研究論文3博士コース2

 (抜粋)             博士論文演習Ⅱ 初期経典における死の研究
1.はじめに
 IPS細胞が日本の山中伸弥博士によって初めて作成され、その偉大なる功績に対してノーベル医学・生理学賞が授与されました。これを端緒として、生命の神秘を説き明かそうとする動きに拍車がかかっています。生と死は表裏一体のものであると、言い慣わされてきましたが、このままいくと医学の進歩によって、死というものが解明されるのでしょうか。人間の精神活動が、肉体によってのみ生み出されるものであるなら、解明されるのを医学の進歩に期待するのは妥当かもしれません。
しかし、卑近な例ではありますが、子供や孫を見ていると同じ環境で育っているのに、異なる個性が育つ不思議を目の当たりにします。
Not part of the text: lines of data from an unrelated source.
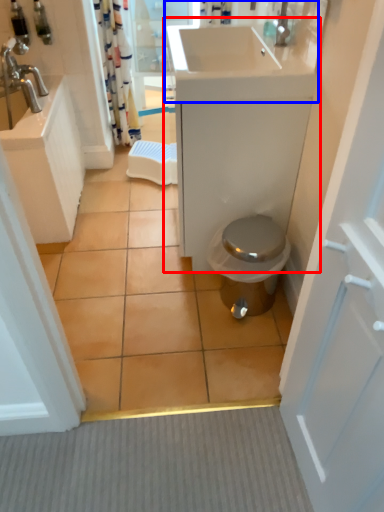 Question: Which point is further to the camera, bathroom cabinet (highlighted by a red box) or sink (highlighted by a blue box)?

Choices:
 (A) bathroom cabinet
 (B) sink

Answer: (A) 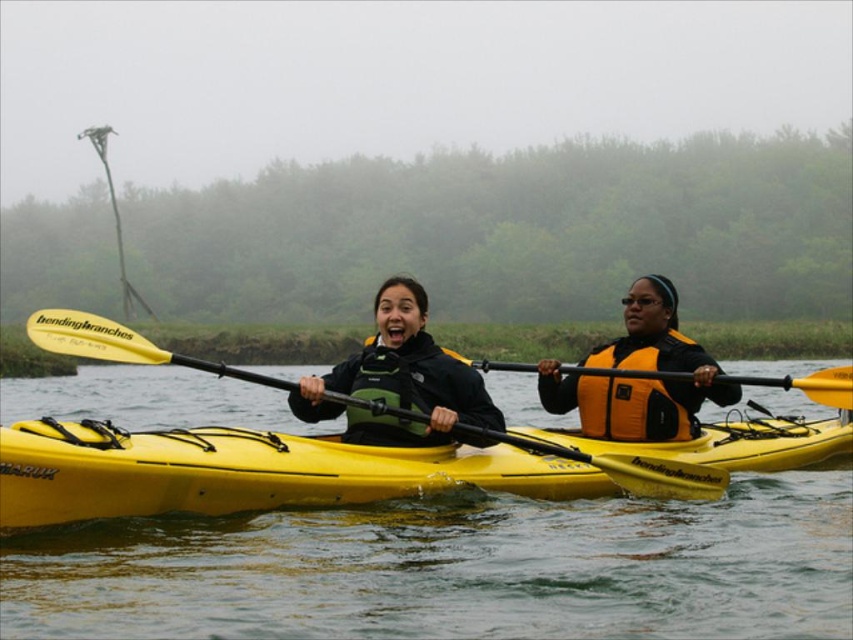 Looking at this image, you are a safety inspector reviewing the image of the kayakers. You notice a point at coordinates (631, 396). What object is located at this point?

The point at coordinates (631, 396) corresponds to the orange and yellow fabric life jacket at right.

You are a photographer trying to capture the kayakers in the bright yellow kayak. You notice the green fabric life jacket at center and the yellow matte paddle at center. Which object is covering part of the other?

The green fabric life jacket at center is positioned over the yellow matte paddle at center, so it is covering part of it. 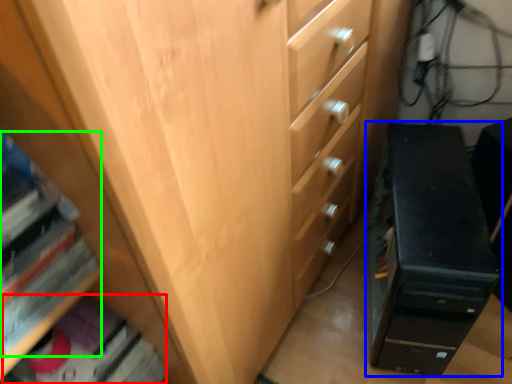 Question: Estimate the real-world distances between objects in this image. Which object is farther from book (highlighted by a red box), chest of drawers (highlighted by a blue box) or book (highlighted by a green box)?

Choices:
 (A) chest of drawers
 (B) book

Answer: (A) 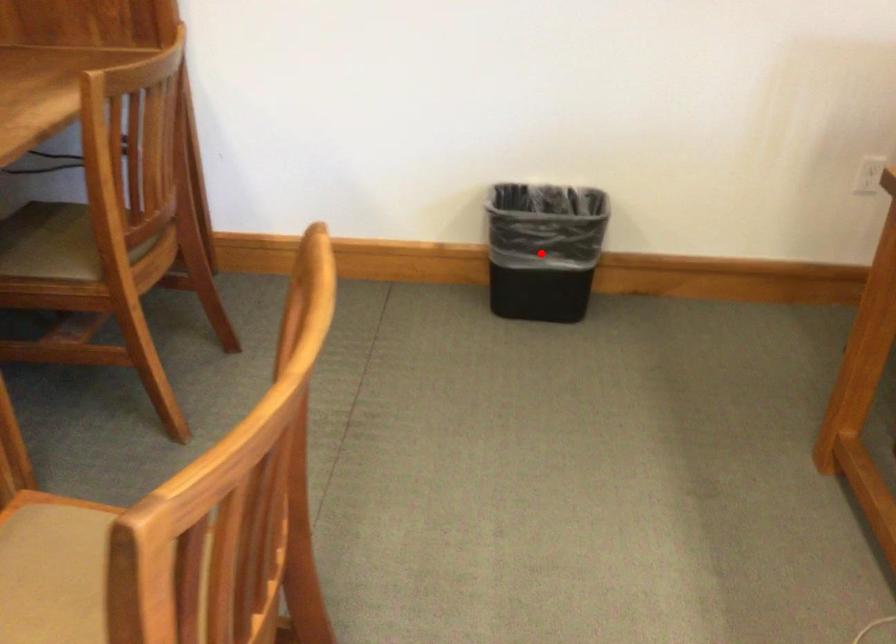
それを見ていると前世からの継承を考えたくなります。また、死んだ後にアナザーワールドがあるのかどうか。我々誰もがいずれ直面するであろう死は、人生最後で最大のビッグイベントです。佛教大学の通信課程に入学して以来、10年をかけて研究に邁進してきて現在に至っています。私の日ごろからの関心事は、瞑想です。またそれなりの実践もしています。
死のテーマは、自分自身が死に対して明確な解決法をもたない不安を解決したいと選びました。仏教関連の本を読めば、瞑想は死を解決する手段として昔から用いられていたように思います。
心のおもむくままに瞑想と死の研究を志して、学士論文から修士論文、そしてこの博士論文まで到達しました。知識が確信になり、実践につながるというのが理想です。
初期経典の死の研究を通じて、死の深淵に触れ、仏教の修行法である、瞑想によってさらに深く到達できれば、人生最後で最大のビッグイベントが来ることを楽しみで迎えることができるのではないかと期待します。さらに人に伝えられるレベルの知識を得られれば、これに優る喜びはありません。通信課程というほとんど独学に近い研究環境の中で、唯一開いた窓は、教授との面接です。豊富な知識をもっている教授にとって、見るに、聞くに堪えないレベルの学習者を面接するのは、苦痛であろうと推察します。しかし、私にとっては、これによって多くのヒントを得て、毎回、霧中の中から道が現れる経験をしてきました。これなくしては、ここに至ることは出来なかったでしょう。教授の博識と適切なガイドに感謝しつつ、もう少し先まで進むことにいたしましょう。